Best practice for pattern matching ecto changeset error constraints?

Hello!

I have a user table where I don’t allow two verified users with the same email to exist. This is enforced by a unique constraint on the table and a corresponding unique constraint on the changeset. When this case occurs I will get back a changeset that looks like:

#Ecto.Changeset<
  action: :insert,
  changes: %{...},
  errors: [
    email: {"has already been taken",
     [constraint: :unique, constraint_name: "users_verified_email_index"]}
  ],
  data: #Scribe.Accounts.User<>,
  valid?: false
>

I want to pattern match on this particular error constraint however this is a bit of a full on pattern match and it involves keyword list which means I have to get the number and order of items to match, i.e.

{:error, %Ecto.Changeset{ errors: [email: {_, [constraint: :unique, constraint_name: _]}] }} ->

Is there a better way to pattern match on these error constraints? Or is there an alternative way of approaching the problem?

Perhaps instead of trying to insert a user and acting on the error I should be checking if the user exists first in the user context function and if it does just return that user object and don’t try to insert anything. So to anyone using this new get_or_insert function they can assume that any error indicates that something bad happened instead of having to make sense of the error.

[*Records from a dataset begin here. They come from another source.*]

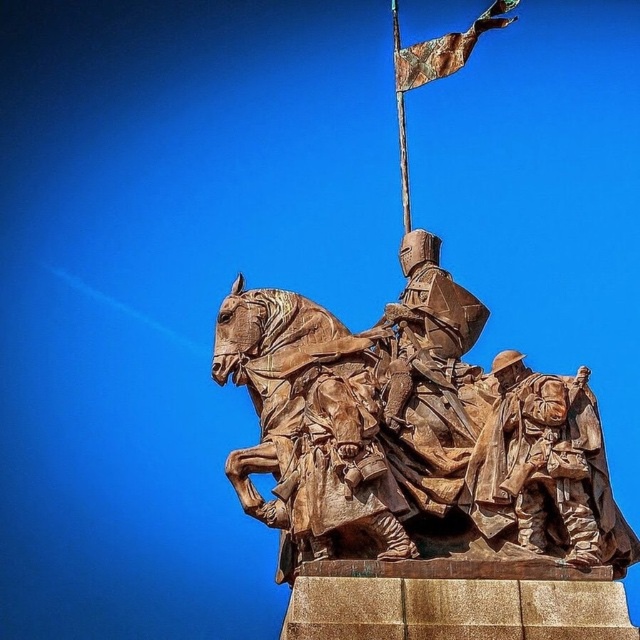 Question: Can you confirm if bronze statue at center is positioned to the left of rustic bronze horse at center?

Choices:
 (A) yes
 (B) no

Answer: (B)

Question: Which point is closer to the camera taking this photo?

Choices:
 (A) (340, 496)
 (B) (483, 438)
 (C) (432, 337)

Answer: (A)

Question: Which of the following is the farthest from the observer?

Choices:
 (A) click(408, 81)
 (B) click(502, 544)

Answer: (A)

Question: Does bronze statue at center lie in front of rustic bronze horse at center?

Choices:
 (A) yes
 (B) no

Answer: (A)

Question: Does bronze statue at center lie in front of rustic bronze soldiers at lower right?

Choices:
 (A) yes
 (B) no

Answer: (A)

Question: Among these objects, which one is nearest to the camera?

Choices:
 (A) bronze statue at center
 (B) rustic bronze horse at center

Answer: (A)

Thanks in advance for the help!

2 Likes

I usually do almost the same as you here, with the exception of making a function to search for a specific error in the list of changeset errors:

defp email_taken?({:email, {_, [constraint: :unique, constraint_name: _]}}), do: true
defp email_taken?(_), do: false

def do_stuff() do
  cs = insert_stuff()
  email_is_taken = Enum.any?(cs.errors, &email_taken?/1)
end

The advantage of this approach is that you can also check for other errors, the code looks a bit cleaner and more readable (IMO), and the whole thing is composable and the approach can be reused (you just need to add new checker functions).

4 Likes

I like how you have abstracted that functionality, definitely cleaner.

I’m currently looking to avoid the situation all together though and use upserts to my advantage so I can just pretend it was inserted and role with it. Having a few issues getting upserts to work with unique partial indexes though…

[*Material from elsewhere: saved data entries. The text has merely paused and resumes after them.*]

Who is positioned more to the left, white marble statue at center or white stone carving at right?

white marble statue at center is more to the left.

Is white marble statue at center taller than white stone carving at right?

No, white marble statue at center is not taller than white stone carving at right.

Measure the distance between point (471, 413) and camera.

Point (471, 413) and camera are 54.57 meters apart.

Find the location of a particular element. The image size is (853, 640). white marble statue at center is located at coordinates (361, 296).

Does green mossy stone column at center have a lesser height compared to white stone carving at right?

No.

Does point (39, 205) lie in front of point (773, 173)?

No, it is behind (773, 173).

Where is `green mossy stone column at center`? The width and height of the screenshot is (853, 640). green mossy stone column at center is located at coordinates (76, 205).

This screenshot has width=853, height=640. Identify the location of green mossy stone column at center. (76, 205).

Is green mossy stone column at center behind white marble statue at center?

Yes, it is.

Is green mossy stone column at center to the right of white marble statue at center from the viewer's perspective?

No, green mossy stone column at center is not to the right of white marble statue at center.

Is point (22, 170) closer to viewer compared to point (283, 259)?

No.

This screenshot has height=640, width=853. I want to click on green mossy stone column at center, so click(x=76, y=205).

I am not saying you should not chase upserts but there should be nothing stopping you just putting an unique constraint both in the DB and in the Ecto schema and just catch that, and react to it.

Don’t spend too much time on such minutiae. Put a TODO somewhere after you make it work in a lame manner (namely like I suggested :003:) and just move on.

I’m doing it this way:

  def create_changeset(...) do
    ...
    |> unique_constraint(:some_id, message: "already_taken")
  end

  # in the same module
  def already_taken?(%Ecto.Changeset{} = changeset) do
    case changeset.errors[:some_id] do
      {"already_taken", _} -> true
      _ -> false
    end
  end

I would advise against doing that, since you’re defeating the purpose of RDBMS-based validations that Ecto embraces. If you were to choose that approach, you’d still need to keep the code for handling failed constraint to make sure nobody inserts the user between your SELECT and INSERT, so you’re back where you started.

1 Like

Unfortunately that code logic won’t work if you wanna use it in a transaction.

** (Postgrex.Error) ERROR 25P02 (in_failed_sql_transaction) current transaction is aborted, commands ignored until end of transaction block

Looks like once you got a constraint error, the transaction is aborted. Seems like you have to call get, and if nil then create the record. It’s less safe if another process created the record between the get and create call, but I don’t see any easy safer way.